My Name is Lauren and I'm so happy you're here!
I have so many hopes and dreams for this blog and the community that I hope to build with you all. I’ve wanted to start my own blog for about four years, but until December 2017, I just couldn’t get anything to stick.
But then, over the course of a year, my entire life changed.
I have suffered from severe depression and anxiety since middle school. I dealt with it by hiding and ignoring it until I started my first year of college, and all hell broke loose. My life was a spiraling mess and I was so lost, but because I hid from all my problems, I didn’t even acknowledge that I had lost control of my life and my future.
In the fall of 2017, I realized how close I was to graduating college, and that I had no idea what I wanted to do or where I wanted to go. To say the least, I had been crippling myself on a daily basis from all the bad choices and coping mechanisms that I had used for years and it had caught up to me.
I was confronted with all the unhealthy ways I had been avoiding things in my life when I moved out of state for a summer. It was like the ultimate detox: the first few weeks were awful, and then I started to feel better. And after that I finally started to help myself after years of self-destruction.
I realized that there was no reason I had to keep living in such a negative way; and you shouldn’t have to either. Life can be so much more if we just take a good look at ourselves and decide to make a claim on our future and on our happiness. There is no reason that anyone should continue to live in despair when there is another choice.

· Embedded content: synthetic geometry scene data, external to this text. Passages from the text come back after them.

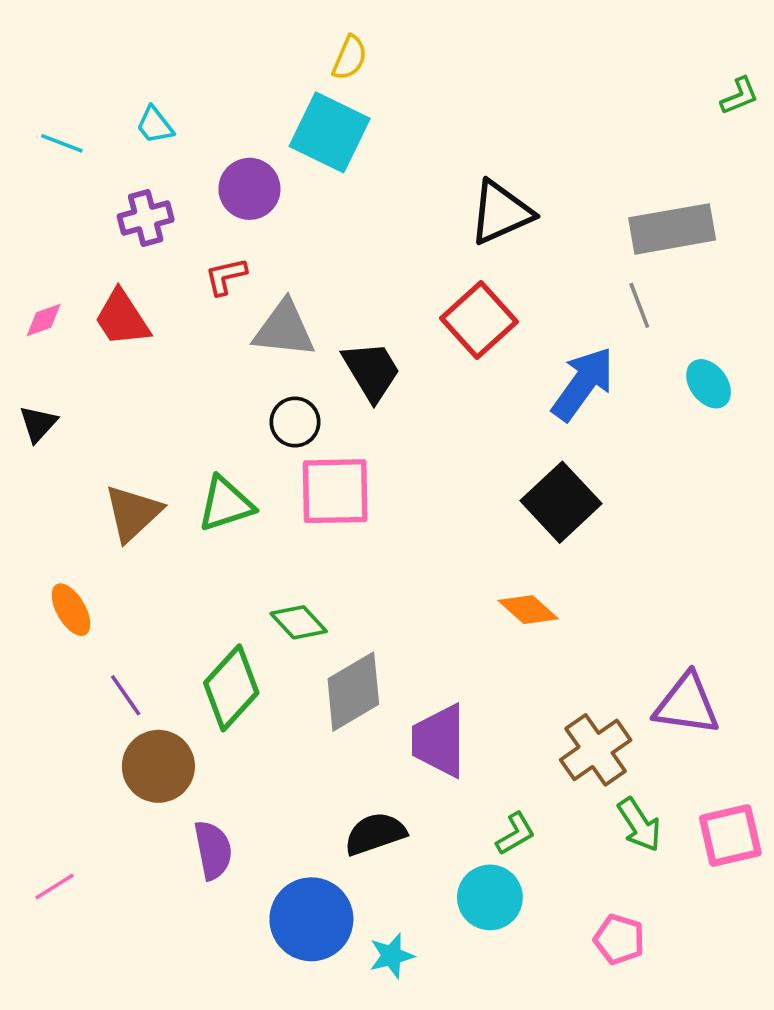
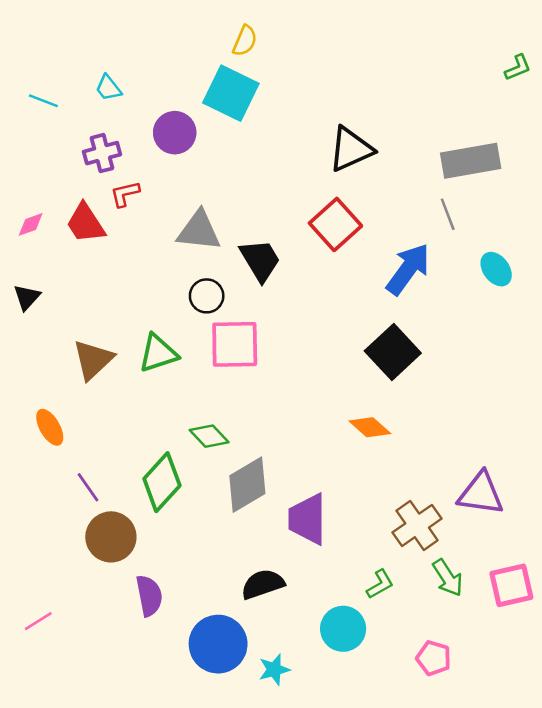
red L-shape: (226, 276) -> (125, 194), moved
green L-shape: (515, 834) -> (380, 584), moved

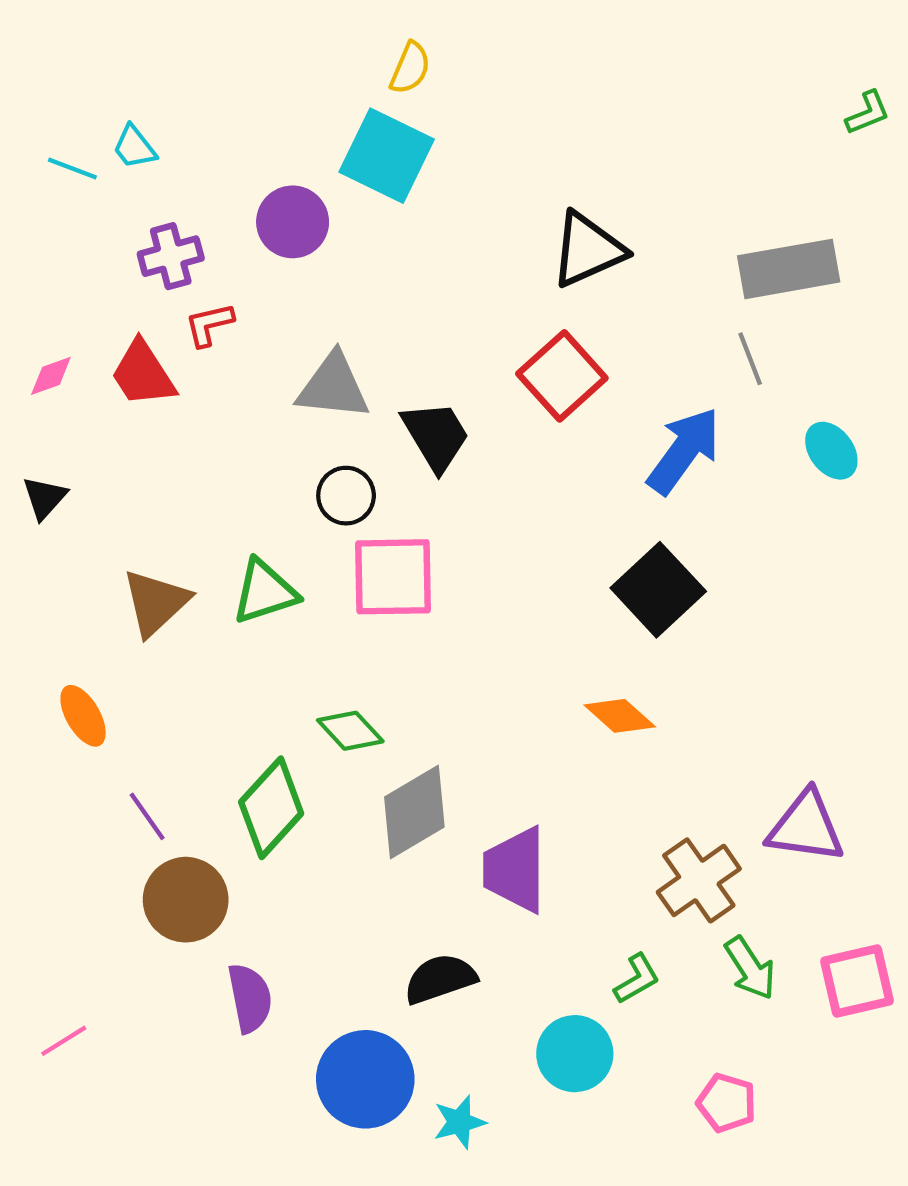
cyan trapezoid: (108, 88) -> (134, 147), moved

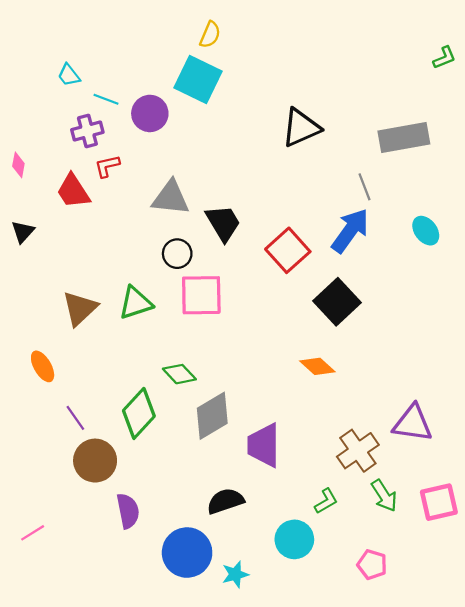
cyan line: (72, 168) -> (106, 99), moved
gray line: (750, 359) -> (364, 187), moved
pink diamond: (51, 376) -> (18, 165), moved, turned -60
red square: (562, 376) -> (288, 250), moved
black triangle: (45, 498) -> (23, 232), moved

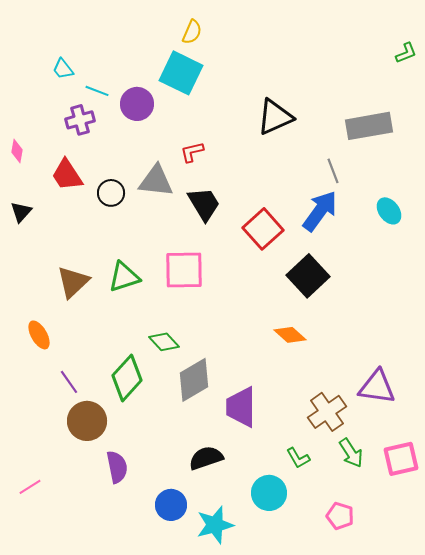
red L-shape: (107, 166) -> (192, 152), moved
black circle: (177, 254) -> (111, 193), moved
green L-shape: (326, 501) -> (298, 458), turned 90
blue circle: (187, 553) -> (171, 505), size x0.7
cyan star: (235, 574) -> (215, 525), size x1.5

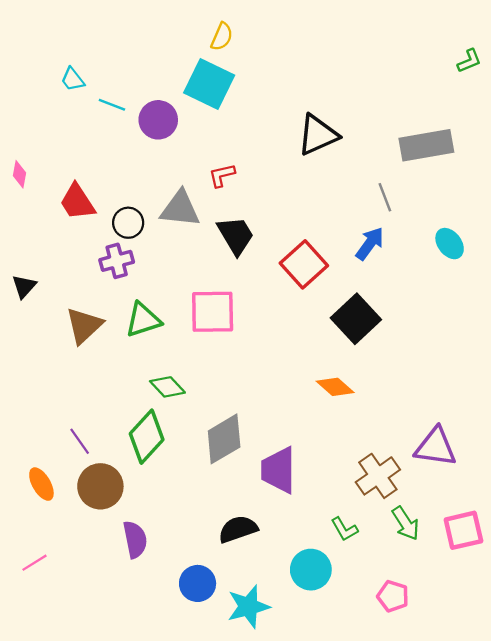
purple cross: (80, 120) -> (117, 261), moved
blue arrow: (320, 211) -> (370, 244), size x0.7
black triangle: (21, 212) -> (24, 286), moved
orange ellipse: (39, 335) -> (41, 484), moved
green diamond: (164, 342) -> (167, 387), moved

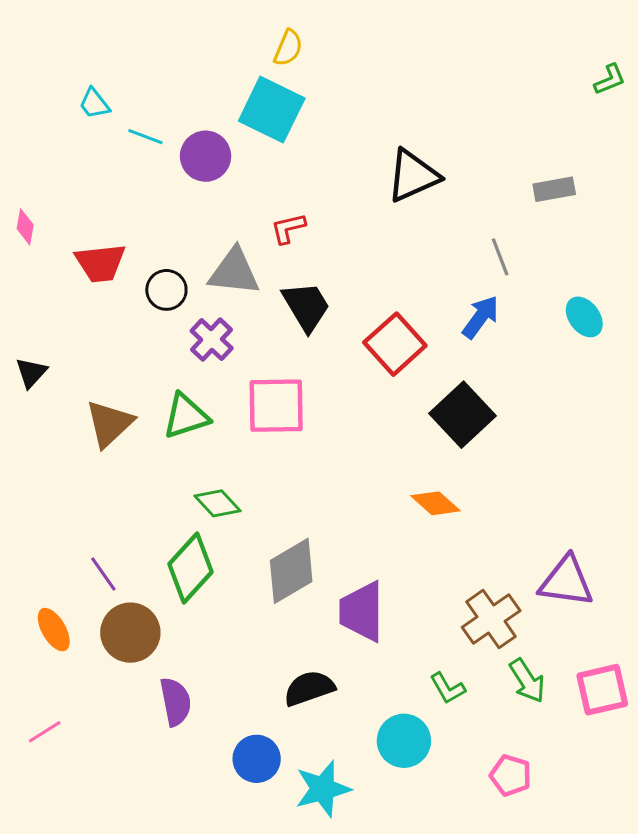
gray rectangle: (426, 145) -> (554, 189), size x0.6
red trapezoid: (77, 202) -> (100, 263), turned -63
purple cross: (117, 261) -> (212, 340), moved, turned -32

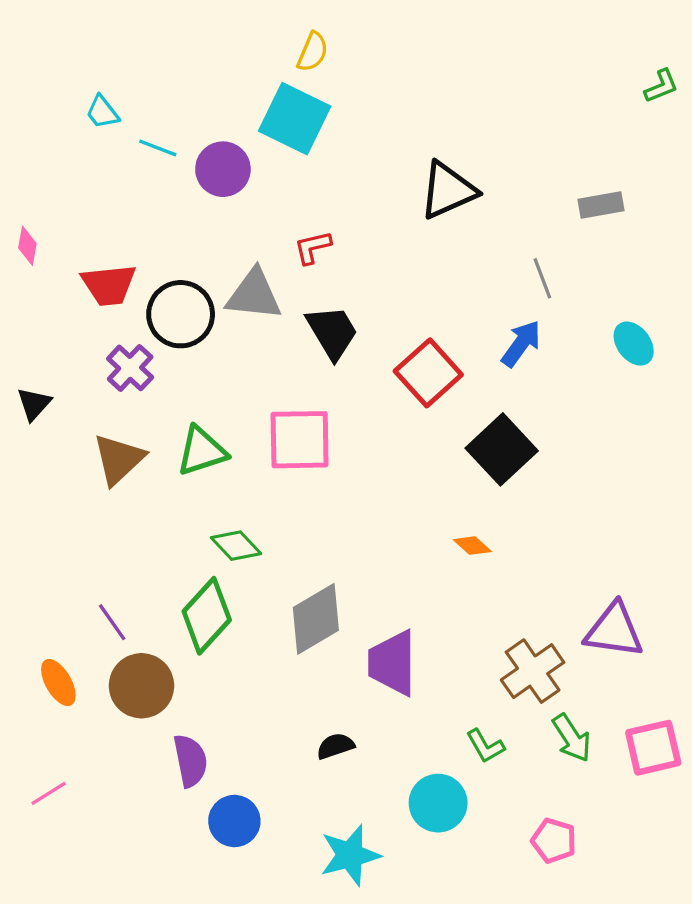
black circle: (166, 290) -> (181, 314), size x1.5
purple cross: (212, 340) -> (130, 368), moved
orange diamond: (435, 503) -> (472, 546), size x0.7
black semicircle: (309, 688) -> (335, 746), size x0.7
blue circle: (257, 759) -> (234, 821), moved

I’m not saying I have all the answers to anything, because I definitely don’t, but through this blog I hope to share the journey I’m on in a way that might be helpful to you. I want to share all the tips and ways that I have started to improve my life, the insights I’ve had through my own wellness journey, and all the ways I’ve started to see positive changes.
Hopefully, there will be a decent amount of humor, some amateur philosophical discussion, and honest posts about honest living, but I think that that is all just a part of the makings of a good life.
We may be young, but there is no reason to put off loving our lives.